(Excerpts from a dataset)

******

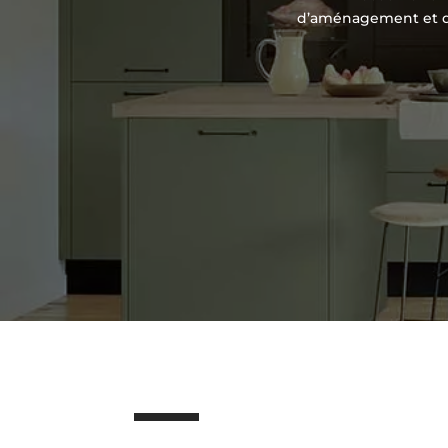
d’aménagement et de 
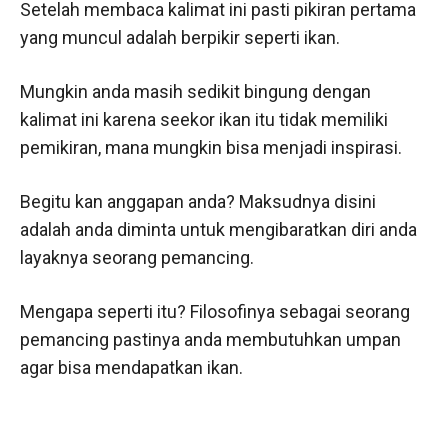
Setelah membaca kalimat ini pasti pikiran pertama
yang muncul adalah berpikir seperti ikan.
Mungkin anda masih sedikit bingung dengan
kalimat ini karena seekor ikan itu tidak memiliki
pemikiran, mana mungkin bisa menjadi inspirasi.
Begitu kan anggapan anda? Maksudnya disini
adalah anda diminta untuk mengibaratkan diri anda
layaknya seorang pemancing.
Mengapa seperti itu? Filosofinya sebagai seorang
pemancing pastinya anda membutuhkan umpan
agar bisa mendapatkan ikan.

******

WORK ITEM.
Every entry above is to be set down exactly; the pictures are to be left out.

COMPLETED EXERCISE.
d’aménagement et de 
Setelah membaca kalimat ini pasti pikiran pertama
yang muncul adalah berpikir seperti ikan.
Mungkin anda masih sedikit bingung dengan
kalimat ini karena seekor ikan itu tidak memiliki
pemikiran, mana mungkin bisa menjadi inspirasi.
Begitu kan anggapan anda? Maksudnya disini
adalah anda diminta untuk mengibaratkan diri anda
layaknya seorang pemancing.
Mengapa seperti itu? Filosofinya sebagai seorang
pemancing pastinya anda membutuhkan umpan
agar bisa mendapatkan ikan.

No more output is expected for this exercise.